◆ Task item
The expected output is each line in the data below that includes the string "Auto".

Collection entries

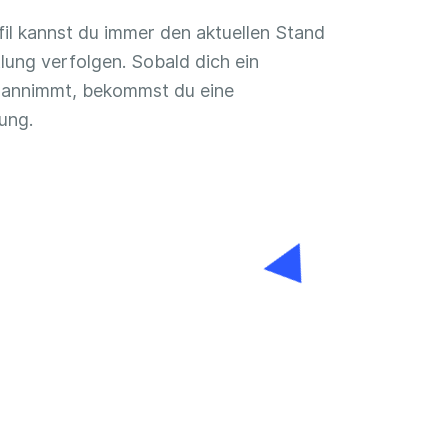
fil kannst du immer den aktuellen Stand
lung verfolgen. Sobald dich ein
annimmt, bekommst du eine
ung.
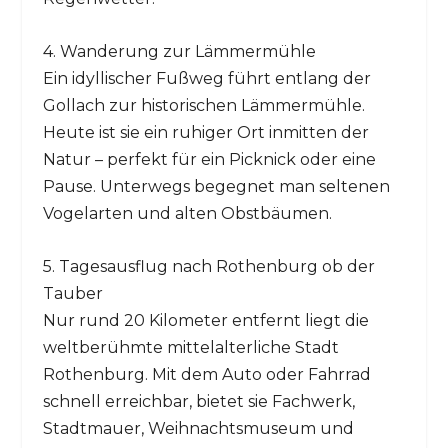
4. Wanderung zur Lämmermühle
Ein idyllischer Fußweg führt entlang der
Gollach zur historischen Lämmermühle.
Heute ist sie ein ruhiger Ort inmitten der
Natur – perfekt für ein Picknick oder eine
Pause. Unterwegs begegnet man seltenen
Vogelarten und alten Obstbäumen.
5. Tagesausflug nach Rothenburg ob der
Tauber
Nur rund 20 Kilometer entfernt liegt die
weltberühmte mittelalterliche Stadt
Rothenburg. Mit dem Auto oder Fahrrad
schnell erreichbar, bietet sie Fachwerk,
Stadtmauer, Weihnachtsmuseum und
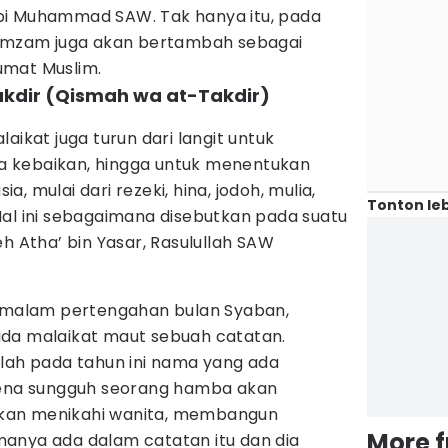
bi Muhammad SAW. Tak hanya itu, pada
zamzam juga akan bertambah sebagai
umat Muslim.
kdir (Qismah wa at-Takdir)
aikat juga turun dari langit untuk
 kebaikan, hingga untuk menentukan
, mulai dari rezeki, hina, jodoh, mulia,
Tonton leb
Hal ini sebagaimana disebutkan pada suatu
eh Atha’ bin Yasar, Rasulullah SAW
g malam pertengahan bulan Syaban,
da malaikat maut sebuah catatan.
lah pada tahun ini nama yang ada
rena sungguh seorang hamba akan
an menikahi wanita, membangun
More 
anya ada dalam catatan itu dan dia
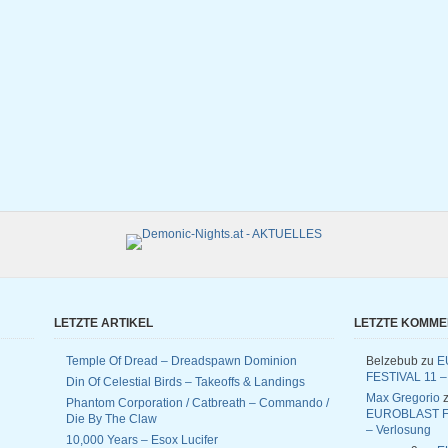
LETZTE ARTIKEL
LETZTE KOMM
Temple Of Dread – Dreadspawn Dominion
Belzebub
zu
E
FESTIVAL 11 –
Din Of Celestial Birds – Takeoffs & Landings
Max Gregorio
z
Phantom Corporation / Catbreath – Commando /
EUROBLAST F
Die By The Claw
– Verlosung
10,000 Years – Esox Lucifer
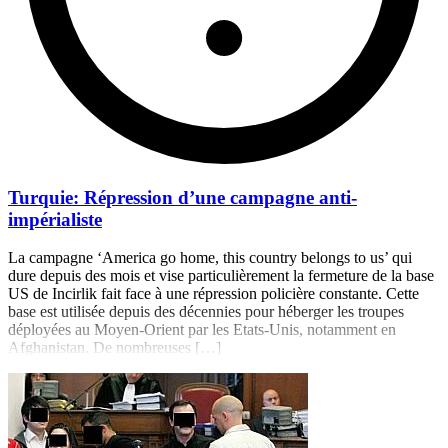
Turquie: Répression d’une campagne anti-
impérialiste
La campagne ‘America go home, this country belongs to us’ qui
dure depuis des mois et vise particulièrement la fermeture de la base
US de Incirlik fait face à une répression policière constante. Cette
base est utilisée depuis des décennies pour héberger les troupes
déployées au Moyen-Orient par les Etats-Unis, notamment en
Afghanistan. De nombreuses […]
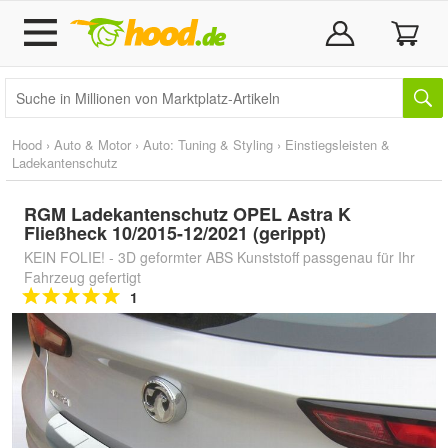
Hood
›
Auto & Motor
›
Auto: Tuning & Styling
›
Einstiegsleisten &
Ladekantenschutz
RGM Ladekantenschutz OPEL Astra K
Fließheck 10/2015-12/2021 (gerippt)
KEIN FOLIE! - 3D geformter ABS Kunststoff passgenau für Ihr
Fahrzeug gefertigt
1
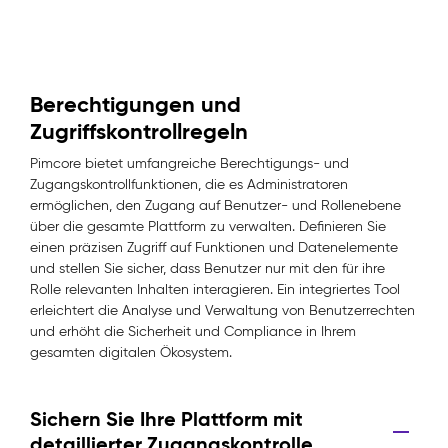
Berechtigungen und
Zugriffskontrollregeln
Pimcore bietet umfangreiche Berechtigungs- und
Zugangskontrollfunktionen, die es Administratoren
ermöglichen, den Zugang auf Benutzer- und Rollenebene
über die gesamte Plattform zu verwalten. Definieren Sie
einen präzisen Zugriff auf Funktionen und Datenelemente
und stellen Sie sicher, dass Benutzer nur mit den für ihre
Rolle relevanten Inhalten interagieren. Ein integriertes Tool
erleichtert die Analyse und Verwaltung von Benutzerrechten
und erhöht die Sicherheit und Compliance in Ihrem
gesamten digitalen Ökosystem.
Sichern Sie Ihre Plattform mit
detaillierter Zugangskontrolle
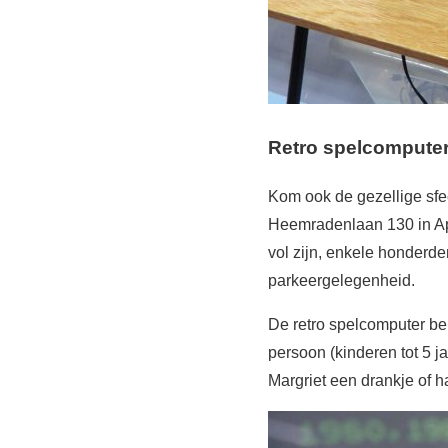
Retro spelcomputer
Kom ook de gezellige sf
Heemradenlaan 130 in Ape
vol zijn, enkele honderde
parkeergelegenheid.
De retro spelcomputer be
persoon (kinderen tot 5 
Margriet een drankje of h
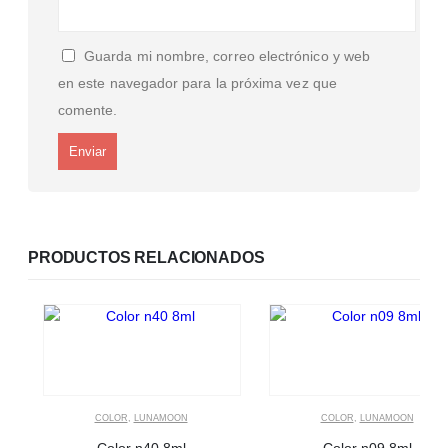
Guarda mi nombre, correo electrónico y web
en este navegador para la próxima vez que
comente.
PRODUCTOS RELACIONADOS
COLOR
,
LUNAMOON
COLOR
,
LUNAMOON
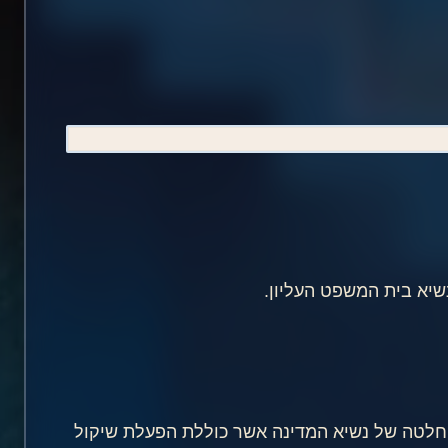
שיא בית המשפט העליון.
חלטה של נשיא המדינה אשר כוללת הפעלת שיקול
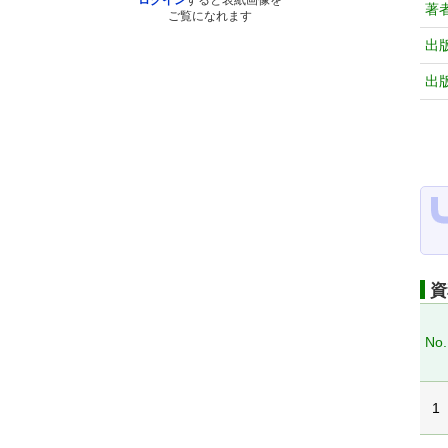
ログイン
すると表紙画像を
著
ご覧になれます
出
出
資
No.
1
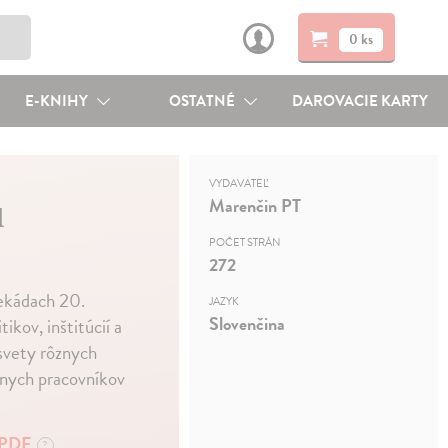
0 ks
E-KNIHY
OSTATNÉ
DAROVACIE KARTY
VYDAVATEĽ
u
Marenčin PT
POČET STRÁN
272
dekádach 20.
JAZYK
Slovenčina
kov, inštitúcií a
svety rôznych
álnych pracovníkov
PDF
?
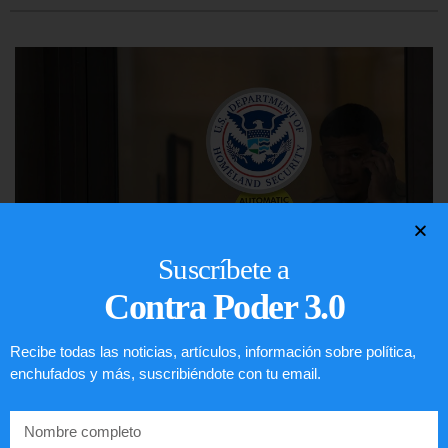
Suscríbete a
Contra Poder 3.0
Comunistas no son bienvenidos en
Recibe todas las noticias, artículos, información sobre política,
EE.UU.
enchufados y más, suscribiéndote con tu email.
LEER ARTÍCULO...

◆ The completed task
Rothenburg. Mit dem Auto oder Fahrrad
Auto & Motor
Auto: Tuning & Styling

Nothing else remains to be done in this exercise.